INSTRUCTIONS FOR THE TASK
In the listing below, locate the lines bearing the word "Subscribe". Copy every one of them.

DATA
==================================================

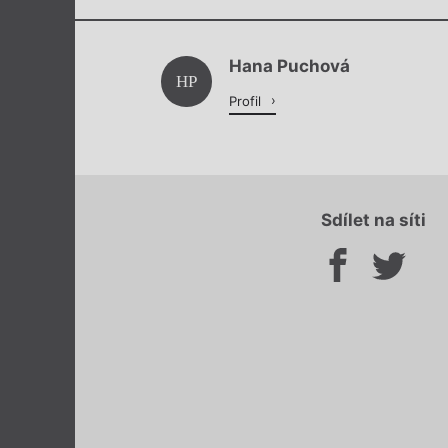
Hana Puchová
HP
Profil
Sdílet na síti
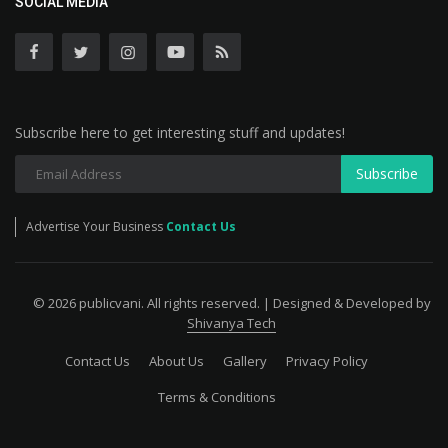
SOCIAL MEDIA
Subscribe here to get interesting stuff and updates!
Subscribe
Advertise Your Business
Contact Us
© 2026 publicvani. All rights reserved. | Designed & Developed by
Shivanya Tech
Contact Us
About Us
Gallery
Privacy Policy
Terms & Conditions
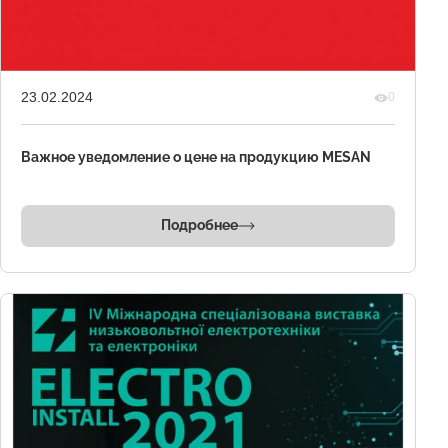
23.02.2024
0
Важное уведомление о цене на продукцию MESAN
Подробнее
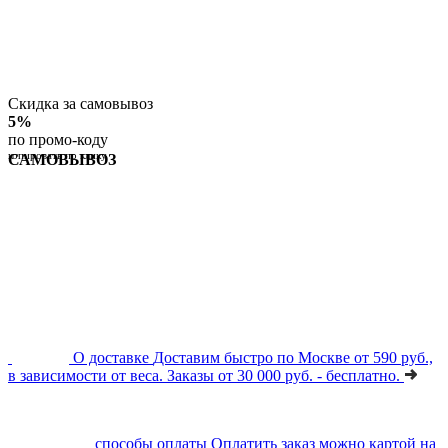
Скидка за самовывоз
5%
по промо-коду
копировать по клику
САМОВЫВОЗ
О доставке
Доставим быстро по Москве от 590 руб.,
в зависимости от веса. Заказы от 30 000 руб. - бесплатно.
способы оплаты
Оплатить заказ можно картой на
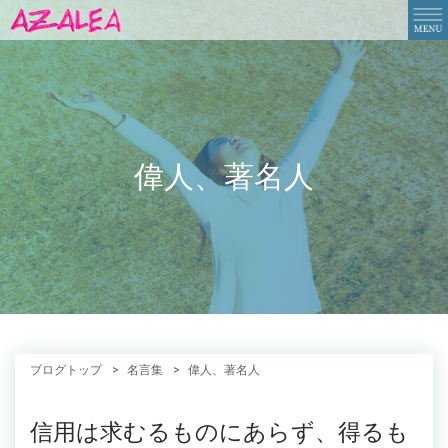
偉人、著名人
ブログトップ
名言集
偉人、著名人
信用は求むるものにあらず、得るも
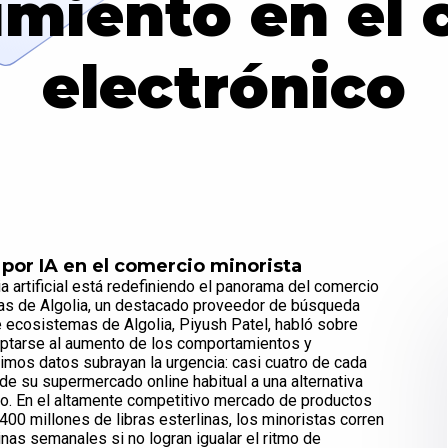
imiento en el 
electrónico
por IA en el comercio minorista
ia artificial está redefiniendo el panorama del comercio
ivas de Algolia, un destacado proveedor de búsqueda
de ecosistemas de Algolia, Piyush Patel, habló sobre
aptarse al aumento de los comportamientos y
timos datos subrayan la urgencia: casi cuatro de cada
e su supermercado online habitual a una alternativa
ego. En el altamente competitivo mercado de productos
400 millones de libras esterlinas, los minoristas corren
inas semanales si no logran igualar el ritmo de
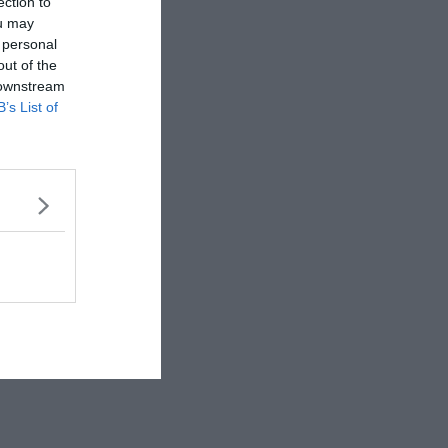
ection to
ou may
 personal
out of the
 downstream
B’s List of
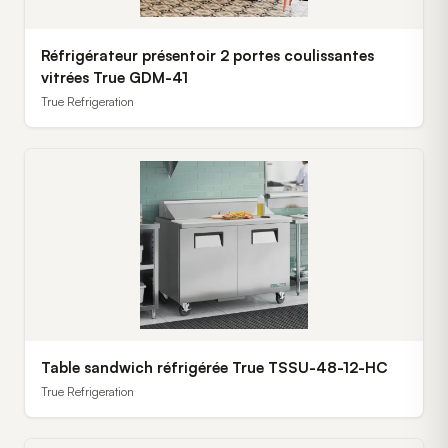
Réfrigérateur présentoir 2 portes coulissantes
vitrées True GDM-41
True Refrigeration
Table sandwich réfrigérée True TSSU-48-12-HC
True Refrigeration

==================================================

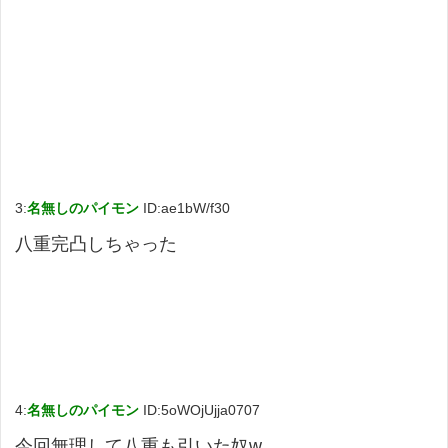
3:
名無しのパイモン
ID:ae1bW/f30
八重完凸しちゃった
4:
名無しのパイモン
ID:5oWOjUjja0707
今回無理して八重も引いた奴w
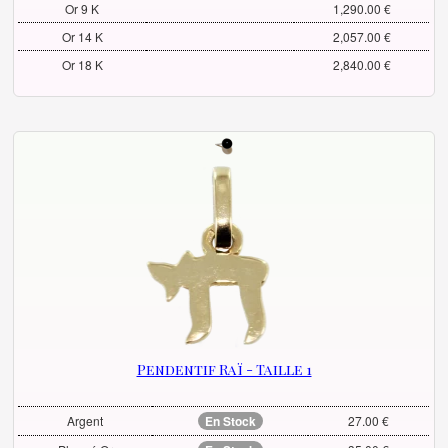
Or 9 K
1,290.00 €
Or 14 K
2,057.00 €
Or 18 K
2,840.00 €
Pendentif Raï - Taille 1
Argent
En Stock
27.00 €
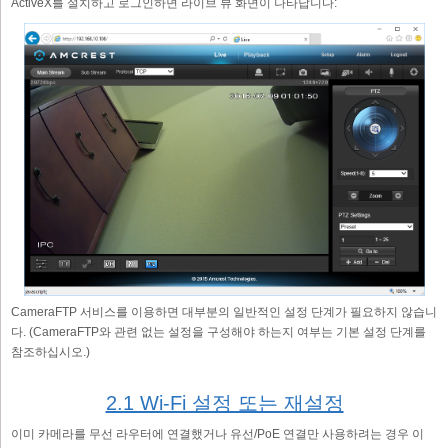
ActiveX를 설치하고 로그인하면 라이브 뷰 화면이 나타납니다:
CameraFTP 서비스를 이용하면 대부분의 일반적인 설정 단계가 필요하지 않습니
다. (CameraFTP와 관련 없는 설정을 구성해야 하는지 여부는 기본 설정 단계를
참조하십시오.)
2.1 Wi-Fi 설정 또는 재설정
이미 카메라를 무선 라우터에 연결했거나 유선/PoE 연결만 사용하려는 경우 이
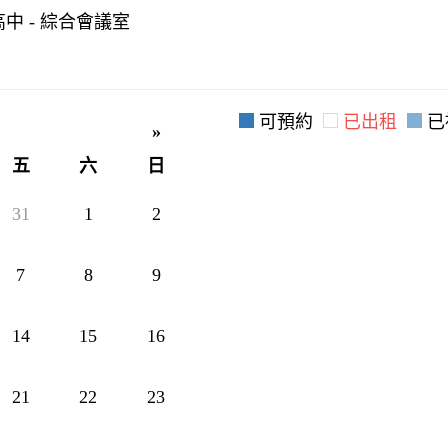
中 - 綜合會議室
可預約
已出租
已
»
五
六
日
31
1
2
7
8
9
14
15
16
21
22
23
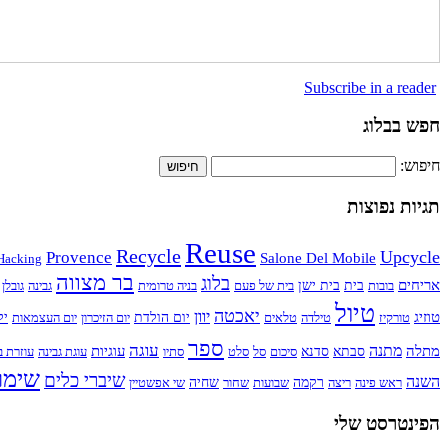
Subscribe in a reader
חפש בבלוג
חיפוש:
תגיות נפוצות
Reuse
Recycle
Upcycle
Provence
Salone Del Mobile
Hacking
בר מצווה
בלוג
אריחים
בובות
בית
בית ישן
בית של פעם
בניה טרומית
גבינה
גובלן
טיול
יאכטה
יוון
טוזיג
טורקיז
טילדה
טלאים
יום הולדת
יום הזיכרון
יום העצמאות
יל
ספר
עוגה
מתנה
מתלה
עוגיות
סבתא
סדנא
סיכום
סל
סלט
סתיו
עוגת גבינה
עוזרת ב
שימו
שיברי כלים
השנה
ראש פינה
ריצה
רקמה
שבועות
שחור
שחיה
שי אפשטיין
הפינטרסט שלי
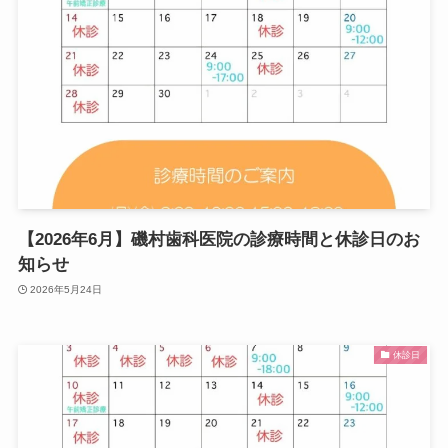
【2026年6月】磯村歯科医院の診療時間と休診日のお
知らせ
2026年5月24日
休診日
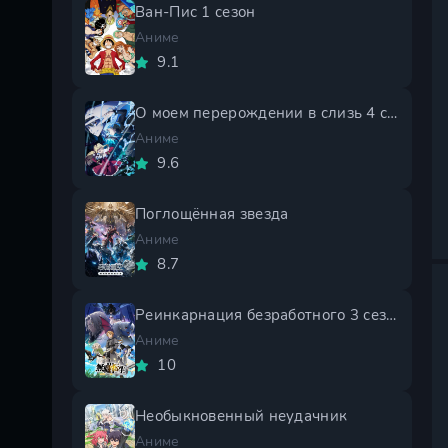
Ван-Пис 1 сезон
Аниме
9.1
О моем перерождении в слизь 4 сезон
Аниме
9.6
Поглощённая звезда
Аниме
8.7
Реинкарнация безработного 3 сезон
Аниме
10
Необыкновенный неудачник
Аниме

==================================================

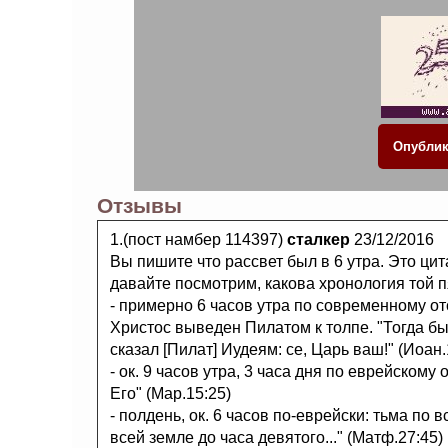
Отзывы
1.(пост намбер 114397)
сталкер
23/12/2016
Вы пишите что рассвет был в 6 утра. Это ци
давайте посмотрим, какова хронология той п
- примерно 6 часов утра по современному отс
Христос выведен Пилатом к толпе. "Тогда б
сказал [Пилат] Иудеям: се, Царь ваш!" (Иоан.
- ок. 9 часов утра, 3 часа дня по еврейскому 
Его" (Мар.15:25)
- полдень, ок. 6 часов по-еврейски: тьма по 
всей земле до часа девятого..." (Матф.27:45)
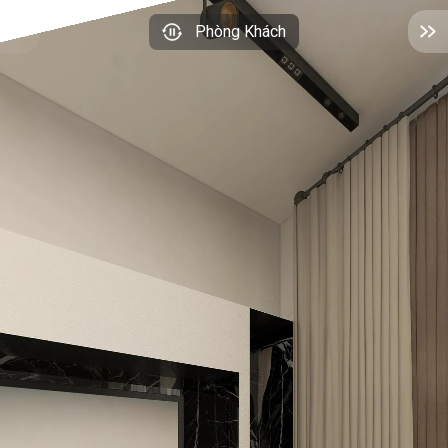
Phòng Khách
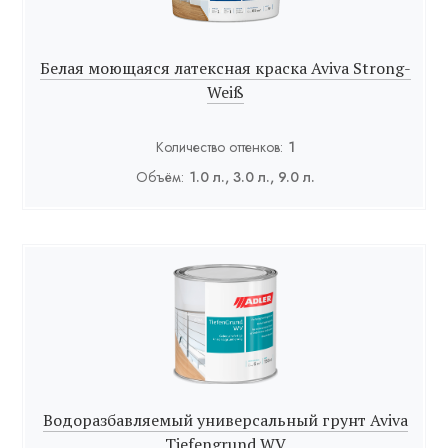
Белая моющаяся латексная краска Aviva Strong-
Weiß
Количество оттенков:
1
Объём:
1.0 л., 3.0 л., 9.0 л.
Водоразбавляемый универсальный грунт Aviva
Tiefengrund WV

==================================================

COMPLETED TASK
Subscribe here to get interesting stuff and updates!
Subscribe
Subscribe in a reader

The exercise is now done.